Was unter diesen Umständen galt – «Euch ist heute der Heiland geboren – Ehre sei Gott in der Höhe und Frieden auf Erden» – gilt nicht weniger jetzt.

Das bedeutet, dass wir das Bild vom neugeborenen Kind inmitten der Trümmer ertragen. Das muss uns verstören und aufwecken. Gott kommt zur Welt – ohne dass die Welt schöngeredet, ihre Wirklichkeiten ausgeblendet werden.

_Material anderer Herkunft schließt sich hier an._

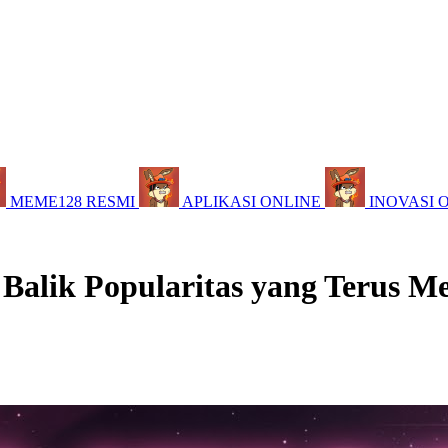
MEME128 RESMI
APLIKASI ONLINE
INOVASI 
 Balik Popularitas yang Terus M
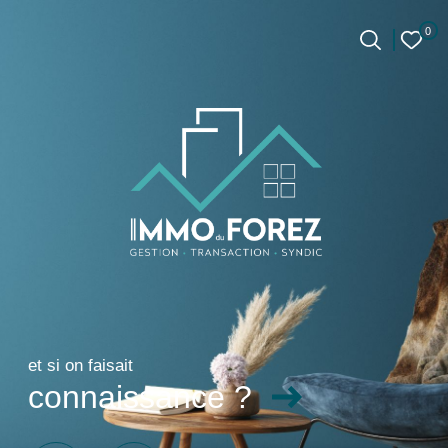
0
0
Accueil
et si on faisait
connaissance ?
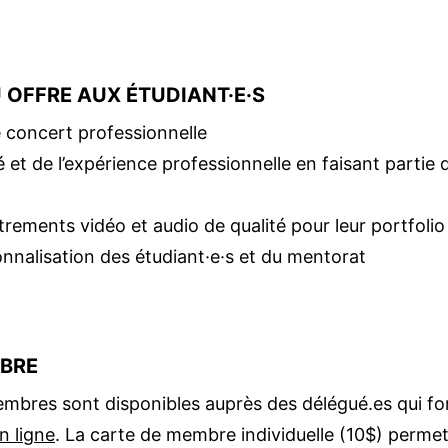
U OFFRE AUX ÉTUDIANT·E·S
e concert professionnelle
té et de l’expérience professionnelle en faisant partie 
rements vidéo et audio de qualité pour leur portfolio
onnalisation des étudiant·e·s et du mentorat
BRE
mbres sont disponibles auprès des ­délégué.es qui fo
n ligne
. La carte de membre individuelle (10$) ­permet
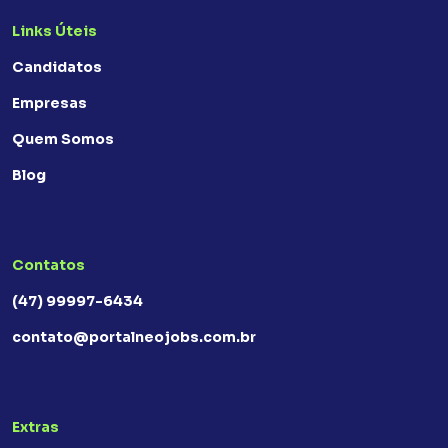
Links Úteis
Candidatos
Empresas
Quem Somos
Blog
Contatos
(47) 99997-6434
contato@portalneojobs.com.br
Extras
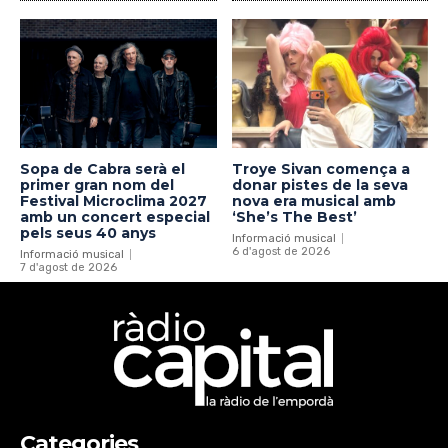
Sopa de Cabra serà el
Troye Sivan comença a
primer gran nom del
donar pistes de la seva
Festival Microclima 2027
nova era musical amb
amb un concert especial
‘She’s The Best’
pels seus 40 anys
Informació musical
6 d'agost de 2026
Informació musical
7 d'agost de 2026
Categories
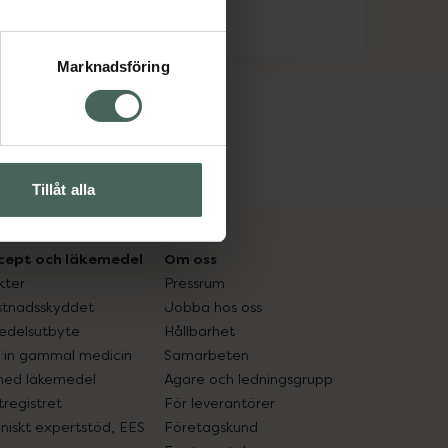
Marknadsföring
Tillåt alla
cept och läkemedel
Om oss
kter
Pressrum
tnadsskyddet
Jobba hos oss
edelsutbyte
Hållbarhet
in gammal medicin
Samarbeten
med läkemedel
Ägare och ledningsgrupp
registret
För leverantörer
oniskt expertstöd, EES
Företagskund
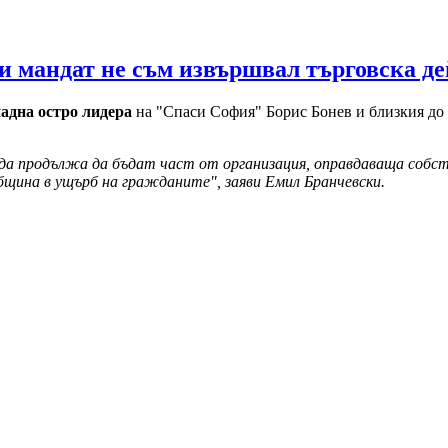
и мандат не съм извършвал търговска д
адна остро лидера
на "Спаси София" Борис Бонев и близкия до
а продължа да бъдат част от организация, оправдаваща собств
щина в ущърб на гражданите", заяви Емил Бранчевски.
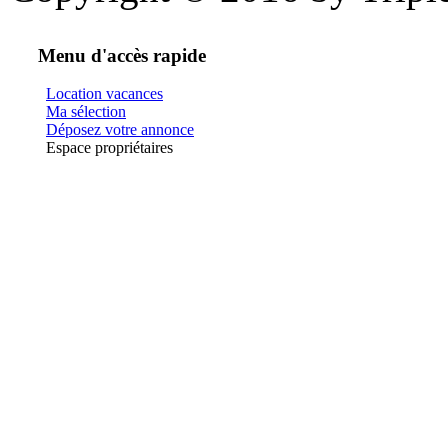
Menu d'accès rapide
Location vacances
Ma sélection
Déposez votre annonce
Espace propriétaires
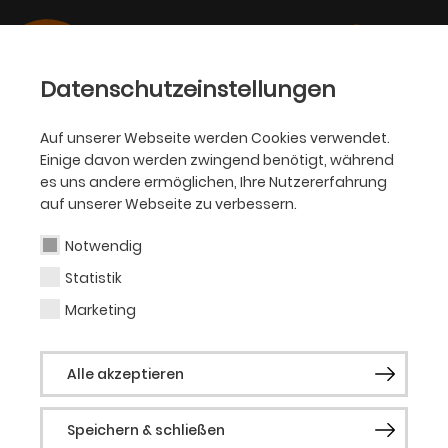
Datenschutzeinstellungen
Auf unserer Webseite werden Cookies verwendet.
Einige davon werden zwingend benötigt, während
PHILHARMONIKER
es uns andere ermöglichen, Ihre Nutzererfahrung
auf unserer Webseite zu verbessern.
Per Arne Glorvigen
Notwendig
Statistik
Gastsolist (Bandoneon)
Marketing
Per Arne Glorvigen (* 1963) zählt zu den
Alle akzeptieren
erfolgreichsten Bandoneon-Spielern
unserer Zeit. Er studierte von 1983 bis 1987
Speichern & schließen
Akkordeon an der Musikhochschule in Oslo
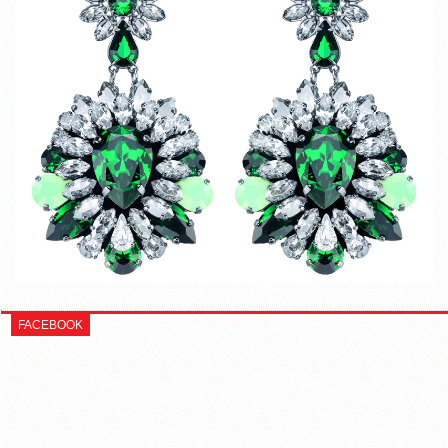
FACEBOOK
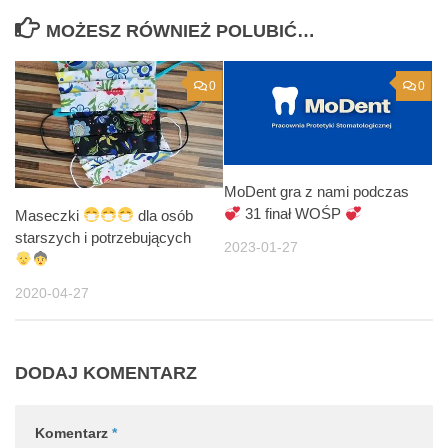
MOŻESZ RÓWNIEŻ POLUBIĆ…
0
0
MoDent gra z nami podczas
31 finał WOŚP
Maseczki
dla osób
starszych i potrzebujących
2023-01-27
2020-04-27
DODAJ KOMENTARZ
Komentarz
*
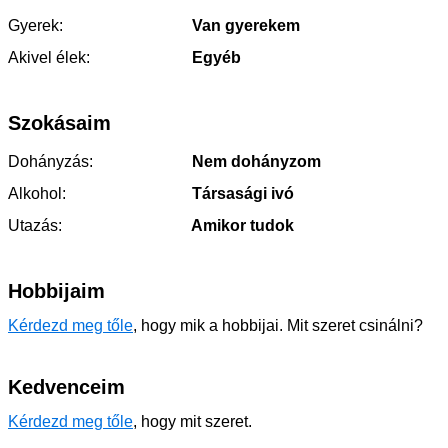
Gyerek:
Van gyerekem
Akivel élek:
Egyéb
Szokásaim
Dohányzás:
Nem dohányzom
Alkohol:
Társasági ivó
Utazás:
Amikor tudok
Hobbijaim
Kérdezd meg tőle
, hogy mik a hobbijai. Mit szeret csinálni?
Kedvenceim
Kérdezd meg tőle
, hogy mit szeret.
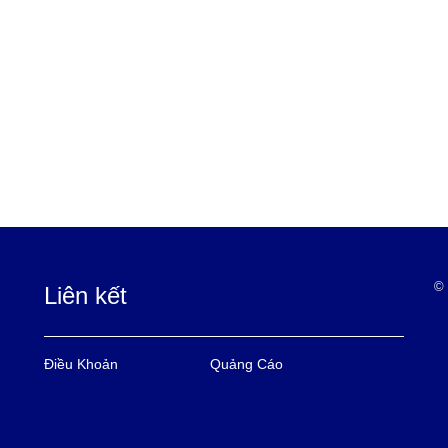
© 
Liên kết
Điều Khoản
Quảng Cáo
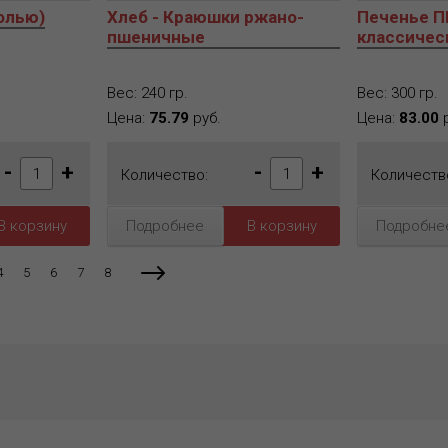
олью)
Хлеб - Краюшки ржано-
Печенье 
пшеничные
классичес
Вес: 240 гр.
Вес: 300 гр.
Цена:
75.79
руб.
Цена:
83.00
р
-
+
-
+
Количество:
Количеств
Подробнее
Подробне
4
5
6
7
8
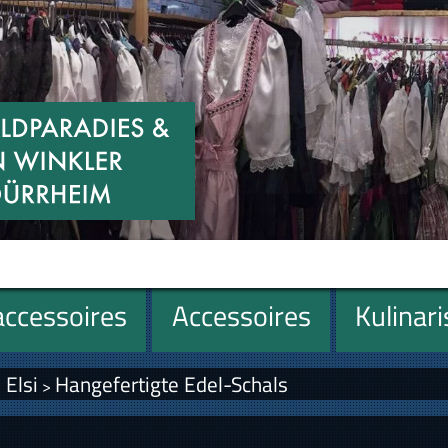
ccessoires
Accessoires
Kulinar
 Elsi
Hangefertigte Edel-Schals
>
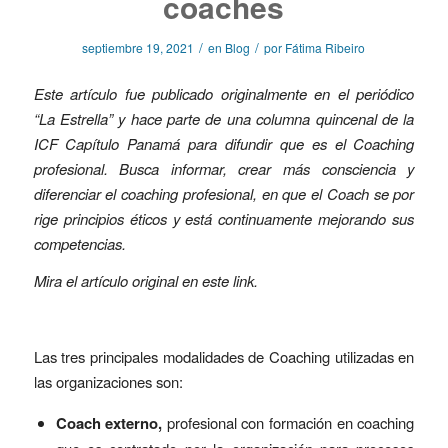
coaches
/
/
septiembre 19, 2021
en
Blog
por
Fátima Ribeiro
Este artículo fue publicado originalmente en el periódico
“La Estrella” y hace parte de una columna quincenal de la
ICF Capítulo Panamá para difundir que es el Coaching
profesional. Busca informar, crear más consciencia y
diferenciar el coaching profesional, en que el Coach se por
rige principios éticos y está continuamente mejorando sus
competencias.
Mira el artículo original en este
link
.
Las tres principales modalidades de Coaching utilizadas en
las organizaciones son:
Coach externo,
profesional con formación en coaching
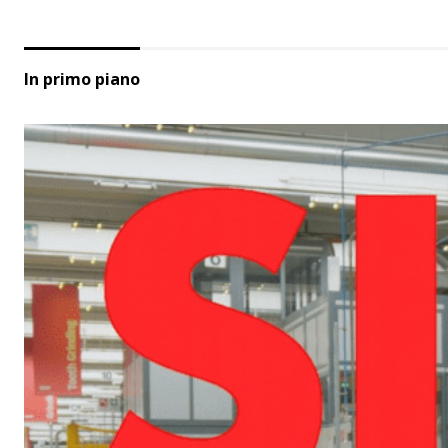
In primo piano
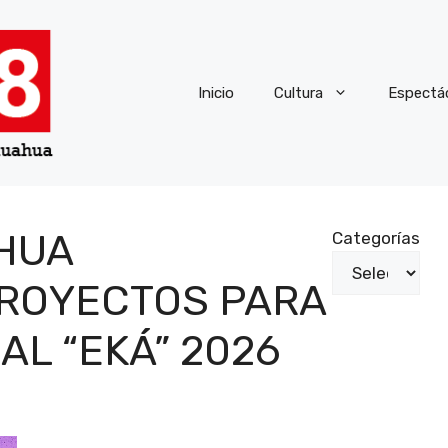
Inicio
Cultura
Espectá
HUA
Categorías
PROYECTOS PARA
AL “EKÁ” 2026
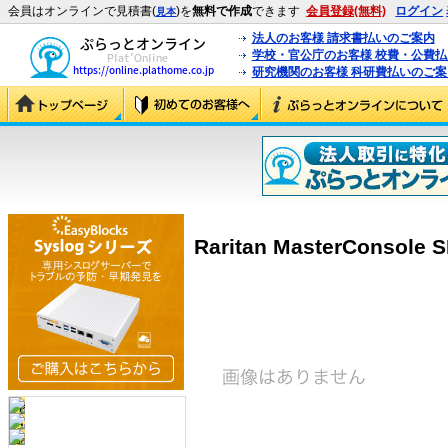
会員はオンラインで見積書(
)を
無料で作成
できます
会員登録(無料)
ログイン
見本
法人のお客様 請求書払いのご案内
学校・官公庁のお客様 校費・公費
研究機関のお客様 科研費払いのご案
Raritan MasterConsole 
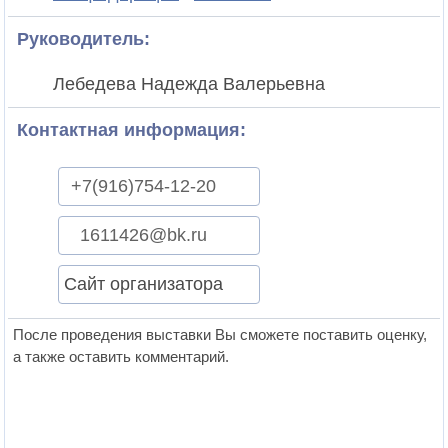
Руководитель:
Лебедева Надежда Валерьевна
Контактная информация:
+7(916)754-12-20
1611426@bk.ru
Сайт организатора
После проведения выставки Вы сможете поставить оценку,
а также оставить комментарий.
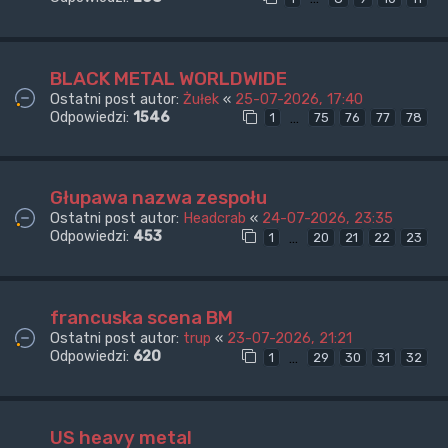
BLACK METAL WORLDWIDE
Ostatni post autor:
Żułek
«
25-07-2026, 17:40
Odpowiedzi:
1546
…
1
75
76
77
78
Głupawa nazwa zespołu
Ostatni post autor:
Headcrab
«
24-07-2026, 23:35
Odpowiedzi:
453
…
1
20
21
22
23
francuska scena BM
Ostatni post autor:
trup
«
23-07-2026, 21:21
Odpowiedzi:
620
…
1
29
30
31
32
US heavy metal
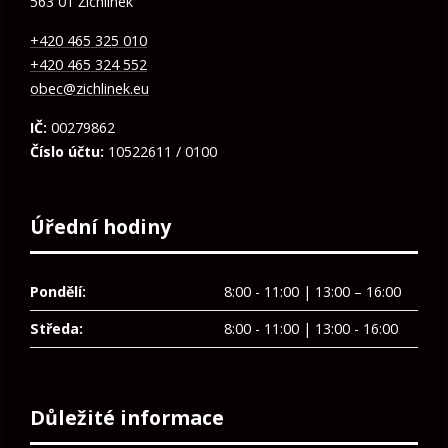
563 01 Žichlínek
+420 465 325 010
+420 465 324 552
obec@zichlinek.eu
IČ:
00279862
Číslo účtu:
10522611 / 0100
Úřední hodiny
Pondělí:
8:00 - 11:00 | 13:00 – 16:00
Středa:
8:00 - 11:00 | 13:00 - 16:00
Důležité informace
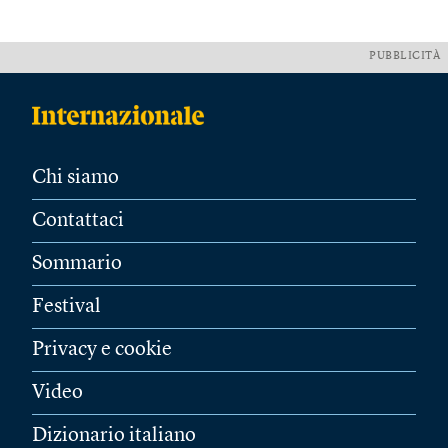
PUBBLICITÀ
Chi siamo
Contattaci
Sommario
Festival
Privacy e cookie
Video
Dizionario italiano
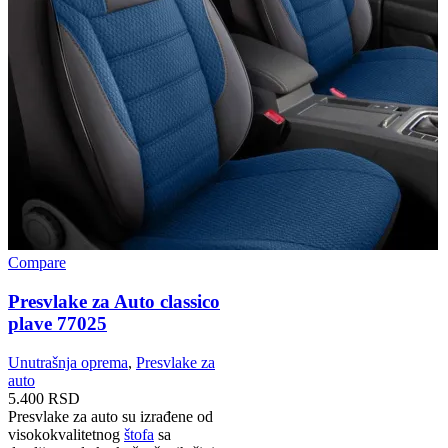
Compare
Presvlake za Auto classico
plave 77025
Unutrašnja oprema
,
Presvlake za
auto
5.400
RSD
Presvlake za auto su izrađene od
visokokvalitetnog
štofa
sa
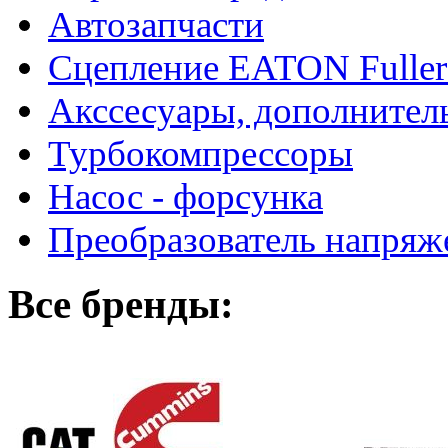
Автозапчасти
Сцепление EATON Fuller
Акссесуары, дополнител
Турбокомпрессоры
Насос - форсунка
Преобразователь напря
Все бренды:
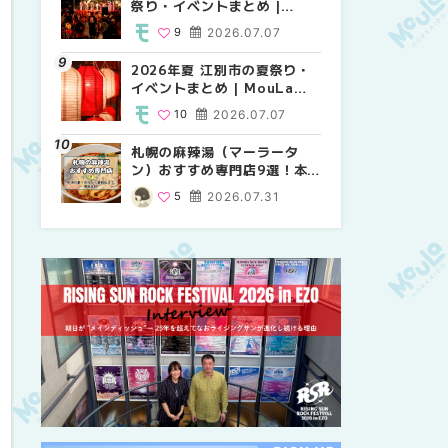
祭り・イベントまとめ |
り・イベントまとめ |
祭り・イベントまとめ |
MouLa HOKKAIDO
MouLa HOKKAIDO
MouLa HOKKAIDO
9
2026.07.07
8
9
2026.07.07
2026.07.07
2026年夏 江別市の夏祭り・
2026年夏 札幌市中央区の夏
【新千歳空港】新カードラウ
イベントまとめ | MouLa
祭り・イベントまとめ |
ンジが開業。「SUPER
HOKKAIDO
MouLa HOKKAIDO
LOUNGE ANNEX（スーパー
10
2026.07.07
9
18
2026.07.07
2025.08.13
ラウンジアネックス）」をご
紹介！！ | MouLa
札幌の麻辣湯（マーラータ
2026年夏 恵庭市・千歳市の
2026年夏 札幌市南区の夏祭
HOKKAIDO
ン）おすすめ専門店9選！本
夏祭り・イベントまとめ |
り・イベントまとめ |
場の量り売りから最新店まで
MouLa HOKKAIDO
MouLa HOKKAIDO
5
2026.07.31
9
8
2026.07.07
2026.07.07
徹底比較 | MouLa
HOKKAIDO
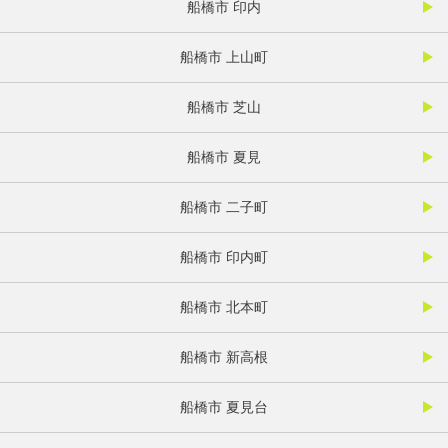
船橋市 印内
船橋市 上山町
船橋市 芝山
船橋市 夏見
船橋市 二子町
船橋市 印内町
船橋市 北本町
船橋市 新高根
船橋市 夏見台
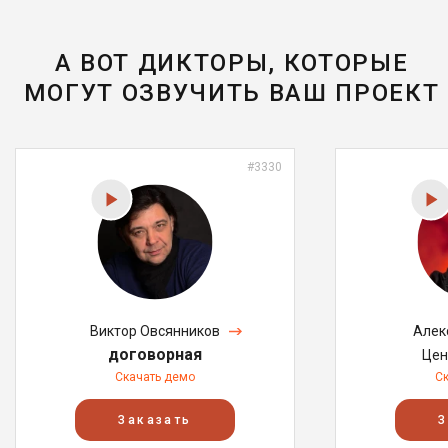
А ВОТ ДИКТОРЫ, КОТОРЫЕ
МОГУТ ОЗВУЧИТЬ ВАШ ПРОЕКТ
#3330
Виктор Овсянников
Алек
договорная
Цен
Скачать демо
С
Заказать
З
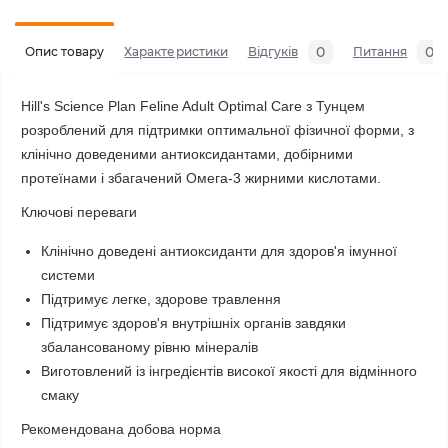
0
0
Опис товару
Характеристики
Відгуків
Питання
Hill's Science Plan Feline Adult Optimal Care з Тунцем
розроблений для підтримки оптимальної фізичної форми, з
клінічно доведеними антиоксидантами, добірними
протеїнами і збагачений Омега-3 жирними кислотами.
Ключові переваги
Клінічно доведені антиоксиданти для здоров'я імунної
системи
Підтримує легке, здорове травлення
Підтримує здоров'я внутрішніх органів завдяки
збалансованому рівню мінералів
Виготовлений із інгредієнтів високої якості для відмінного
смаку
Рекомендована добова норма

Gott kommt herunter und wird Mensch. Damit ist ausgeschlossen, dass es Abstufungen von Menschenwürde und Menschenrechten gibt. Gott macht es vor, unterschiedslos Menschen als Menschen zu behandeln. Da gibt es keine besseren Opfer und andere, die man übergehen kann. Da hat sich der zweifelhafte Vorwurf vermeintlicher Relativierung «Ja, aber» von selbst erledigt: Wo immer Menschen getötet werden und leiden, wird unabhängig von Nation, Religion, Status oder Weltregion Gott verletzt. Indem er sich mitten in Trümmerteile bettet, würdigt er Menschen, seine Ebenbilder sein.

1223 hat Franziskus erstmals die Weihnachtsgeschichte lebendig in Szene gesetzt. 2023 haben wir es in der Hand, ob man dieser Geschichte und ihrem «Fürchtet euch nicht» weiter folgen kann und will. Das Projekt «Menschwerdung» ist jedenfalls mitnichten erledigt. Amen.